DuckDuckGo isn't free software
You are not running DuckDuckGo on your own computer, and when you use SearXNG, you anyway get DuckDuckGo doing the same processing.
Another privacy aspect of SearXNG is that there are instances that are outside of the 14-eyes spy agreement nations
Is that better than using DuckDuckGo onion via Tor?
You are not running DuckDuckGo on your own computer, and when you use SearXNG, you anyway get DuckDuckGo doing the same processing.
That is true for the search engine. When it comes to DuckDuckGo's applications and browser extensions, many (all?) are free software: https://github.com/duckduckgo
In particular, DuckDuckGo's Web browser is on F-Droid: https://f-droid.org/packages/com.duckduckgo.mobile.android/
>"You are not running DuckDuckGo on your own computer, and when you use SearXNG, you anyway get DuckDuckGo doing the same processing."
I'm responding to the original post: "Hello. I am looking for free software search engines that also give privacy."
DuckDuckGo is clearly not a "free software search engine". SearXNG is a free software meta-search engine. According to Wikipedia, there currently are NO free software search engines for the general web since Gigablast dissolved 11 months ago: https://en.wikipedia.org/wiki/Comparison_of_web_search_engines, https://en.wikipedia.org/wiki/Gigablast
Apparently the Brave search engine might someday be released under a free software license, although it is currently proprietary: https://en.wikipedia.org/wiki/Brave_Search
[Note: Wikipedia is not my favorite source of information, but I don't know anywhere else that is currently listing the software licenses for the search engines.]
With all the above in mind, it seems like our best current option is to use a free software proxy for proprietary search, like we do with invidious and piped for youtube videos.

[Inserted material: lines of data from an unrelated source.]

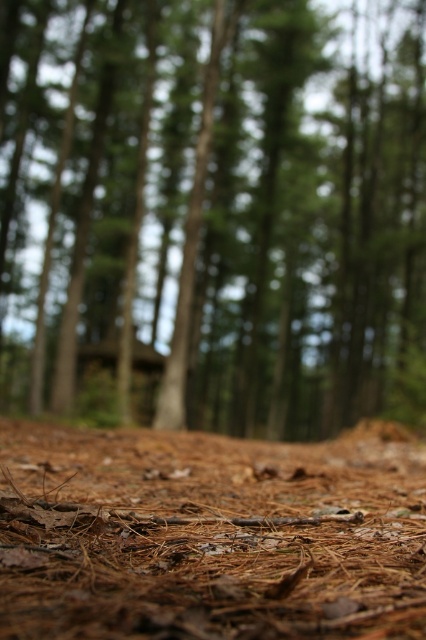 You are a small insect exploring the forest floor. You notice the brown textured ground at lower center and the brown pine needles at lower center. Which of these two features covers a larger area in the immediate vicinity?

The brown textured ground at lower center covers a larger area than the brown pine needles at lower center.

From the picture: In the forest scene, you are standing at the point marked as point (216, 211). What is the ground texture like at that location?

The brown textured ground at lower center is located at point (216, 211), so the ground texture there is brown and textured.

You are a photographer trying to capture a closeup of the forest floor. You notice two points marked in the scene. Which point, point (x=141, y=241) or point (x=327, y=499), is closer to your camera lens?

Point (x=141, y=241) is further to the camera than point (x=327, y=499), so the point closer to the camera lens is point (x=141, y=241). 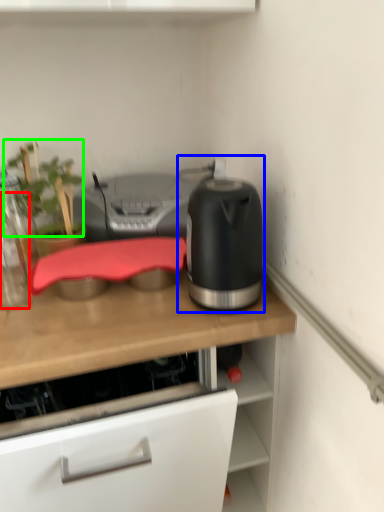 Question: Which object is positioned farthest from bottle (highlighted by a red box)? Select from kitchen appliance (highlighted by a blue box) and plant (highlighted by a green box).

Choices:
 (A) kitchen appliance
 (B) plant

Answer: (A)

And SearXNG seems to be the most robust of the free software metasearch engines which offers some degree of privacy for the user.
>"Is that better than using DuckDuckGo onion via Tor?"

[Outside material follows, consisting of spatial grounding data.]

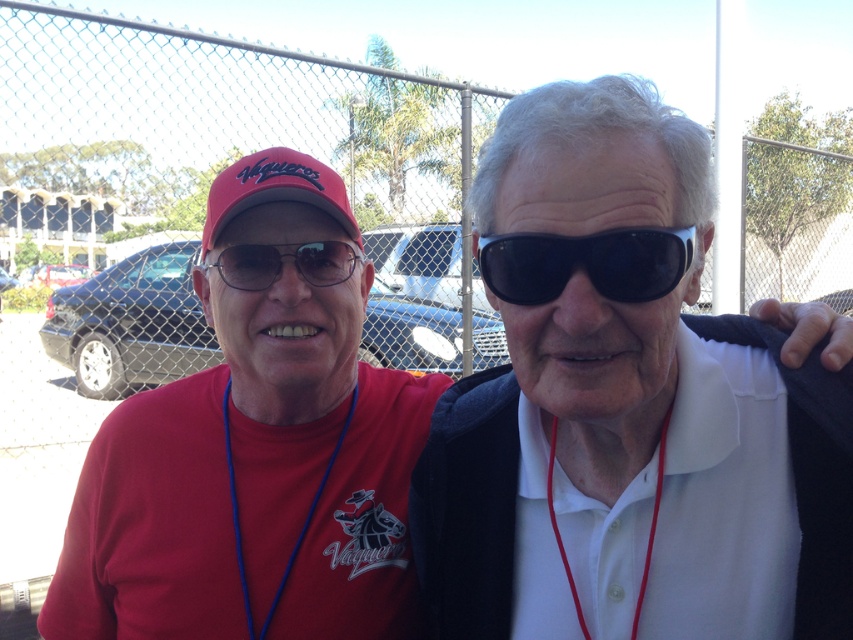 You are a photographer trying to capture the white matte sunglasses at upper right in the image. The sunglasses are located at point (630, 404). If you want to frame the sunglasses so they are centered in your shot, which direction should you adjust your camera? Consider the coordinate system where the bottom left corner is 0,0 and the top right is 1,1.

The point (630, 404) is located at the upper right of the image. To center the white matte sunglasses at upper right, you should move the camera slightly to the left and down to align the sunglasses with the center of the frame.

You are a photographer trying to capture both the matte red cap at left and the matte red baseball cap at upper left in a single frame. Which cap will appear larger in the photo?

The matte red cap at left will appear larger in the photo because it is much taller than the matte red baseball cap at upper left.

You are a photographer trying to capture both the matte red cap at left and the matte red baseball cap at upper left in a single frame. Which object should you focus on first to ensure both are in the frame?

You should focus on the matte red cap at left first because it is larger in size compared to the matte red baseball cap at upper left, ensuring it fits within the frame while also capturing the smaller one. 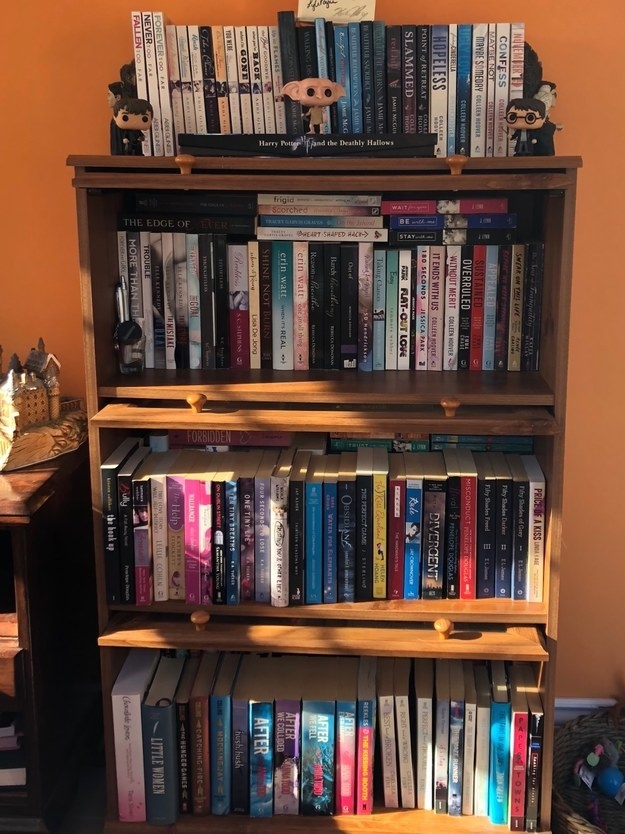 I want to click on shelf, so click(262, 392), click(271, 610), click(312, 822), click(17, 790). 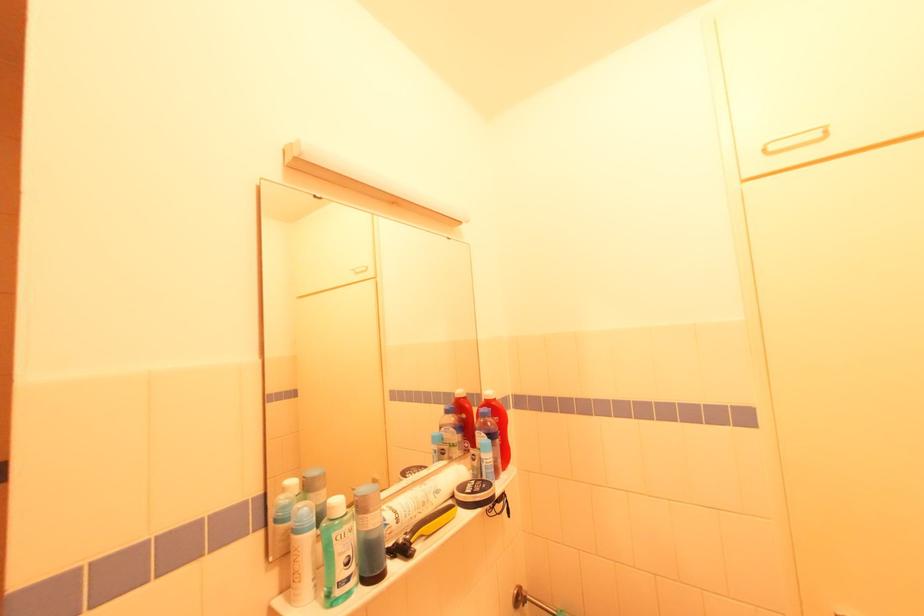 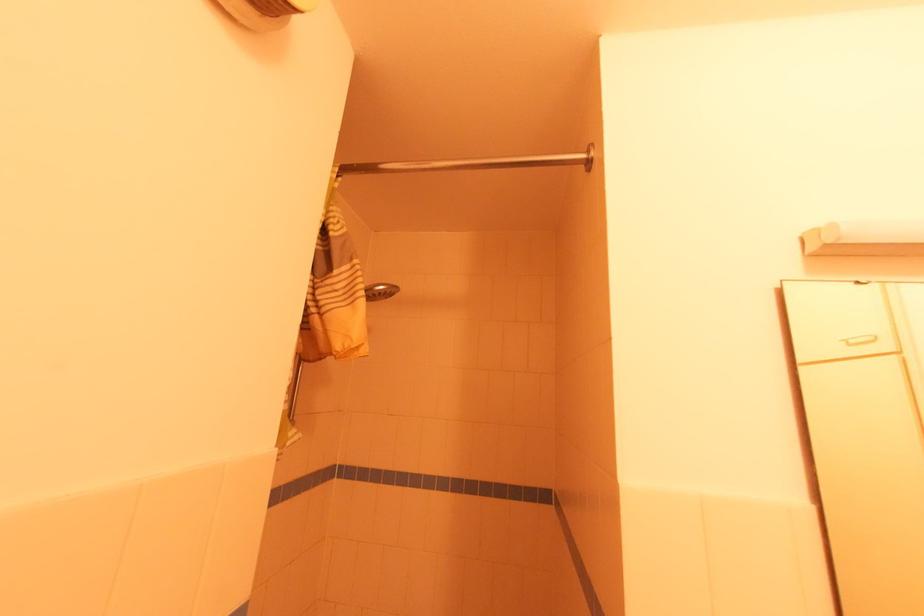 Locate, in the second image, the point that corresponds to [367,270] in the first image.

(871, 339) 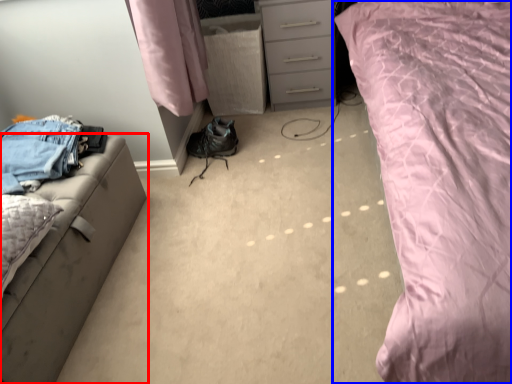 Question: Among these objects, which one is farthest to the camera, furniture (highlighted by a red box) or bed (highlighted by a blue box)?

Choices:
 (A) furniture
 (B) bed

Answer: (A) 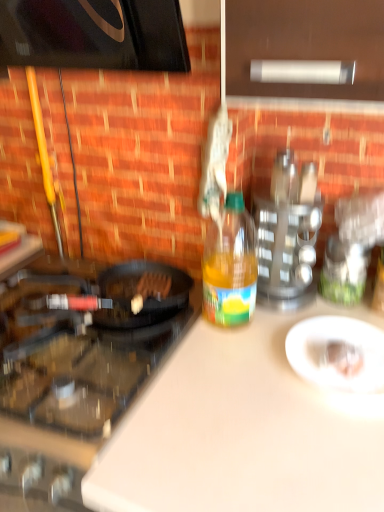 You are a GUI agent. You are given a task and a screenshot of the screen. Output one action in this format:
    pyautogui.click(x=<x>, y=<y>)
    Task: Click on the blank space situated above white matte cutting board at center (from a real-world perspective)
    The height and width of the screenshot is (512, 384).
    Given the screenshot: What is the action you would take?
    pyautogui.click(x=291, y=366) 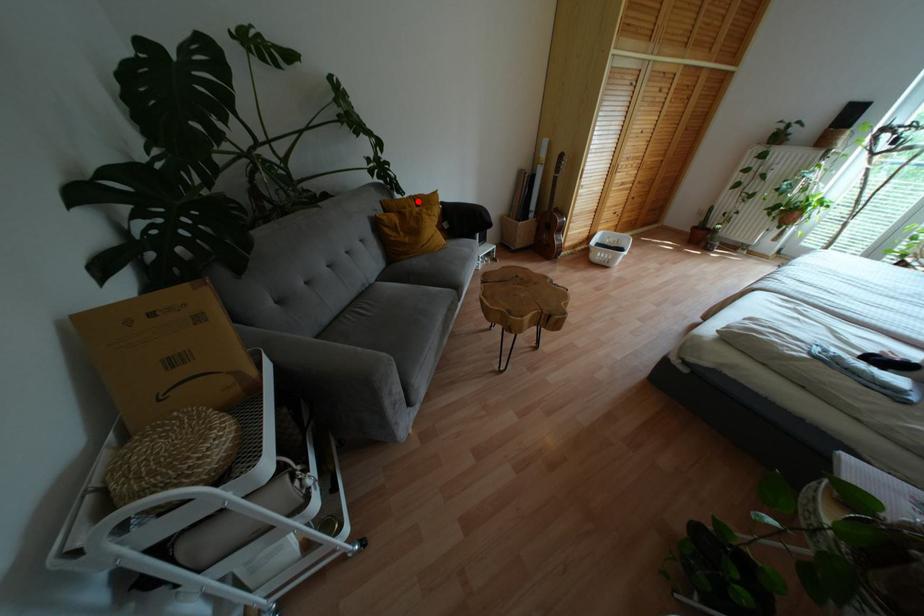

I don't know, that's a good question with a lot of variables. For instance, are you searching for clear web stuff via DuckDuckGo's onion instance, or for darkweb stuff? Seems like it would be most private if you weren't jumping from the DuckDuckGo onion instance to the clear web and back and forth. Certainly sending your data through a non-14-eyes nation should be better privacy than openly searching in a country like America where the government routinely conducts mass surveillance of internet traffic. But the DuckDuckGo onion instance may be better.
With the OP's focus on privacy, it could be that the OP was concerned about this privacy aspect of nonfree network services. From the network services article by Stallman:
>"if the service holds private information, users might be concerned that nonfree programs on the server might have back doors allowing someone else to see their data. In effect, nonfree programs on the server require users to trust those programs' developers as well as the service operator. How significant this is in practice depends on the details, including what jobs the nonfree programs do."

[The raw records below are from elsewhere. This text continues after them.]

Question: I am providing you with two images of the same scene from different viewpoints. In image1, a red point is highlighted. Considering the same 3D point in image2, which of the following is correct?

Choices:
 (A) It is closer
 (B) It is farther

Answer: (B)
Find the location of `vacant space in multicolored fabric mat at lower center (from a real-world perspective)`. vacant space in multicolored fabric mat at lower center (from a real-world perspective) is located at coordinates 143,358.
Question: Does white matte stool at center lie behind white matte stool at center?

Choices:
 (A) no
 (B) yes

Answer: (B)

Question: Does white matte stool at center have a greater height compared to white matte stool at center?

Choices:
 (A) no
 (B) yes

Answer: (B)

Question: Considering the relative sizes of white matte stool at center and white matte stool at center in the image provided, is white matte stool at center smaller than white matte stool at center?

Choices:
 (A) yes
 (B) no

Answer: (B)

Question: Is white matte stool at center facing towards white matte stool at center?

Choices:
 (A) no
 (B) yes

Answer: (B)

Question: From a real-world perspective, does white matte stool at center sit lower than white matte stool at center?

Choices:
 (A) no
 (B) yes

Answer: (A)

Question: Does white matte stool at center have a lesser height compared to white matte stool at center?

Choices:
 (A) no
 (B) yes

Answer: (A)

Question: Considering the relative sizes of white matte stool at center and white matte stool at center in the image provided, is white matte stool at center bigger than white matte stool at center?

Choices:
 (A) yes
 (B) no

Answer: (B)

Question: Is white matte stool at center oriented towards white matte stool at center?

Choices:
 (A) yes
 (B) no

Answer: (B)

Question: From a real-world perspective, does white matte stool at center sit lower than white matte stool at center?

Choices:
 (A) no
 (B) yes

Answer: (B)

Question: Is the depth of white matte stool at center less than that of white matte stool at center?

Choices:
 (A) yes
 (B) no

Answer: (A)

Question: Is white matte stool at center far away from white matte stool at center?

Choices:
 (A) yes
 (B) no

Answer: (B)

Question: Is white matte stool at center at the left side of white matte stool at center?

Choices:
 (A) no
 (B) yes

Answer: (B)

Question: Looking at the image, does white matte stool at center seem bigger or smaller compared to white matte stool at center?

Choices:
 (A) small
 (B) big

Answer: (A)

Not only is SearXNG robust but the code has also been subject to an impressive degree of inspection and review. SearXNG code has 219 different contributors on github and 856 forks and users have raised over 1,100 issues. With such active development and review in the open, people such as the OP may feel that using SearXNG as a network service reduces the chance of someone using an unknown back door to their data.
I remember from a YouTube video that basically all search engines use google's results, apart from Brave.
Which would make Brave better to use in the long term.
What do you guys think/know about this?
And yeah, I thought Brave was free, but it's not?
Probably it depends what is being leaked whether search results from any given platform say, google for example... that tells us whether its a problem to have google results used by search engines.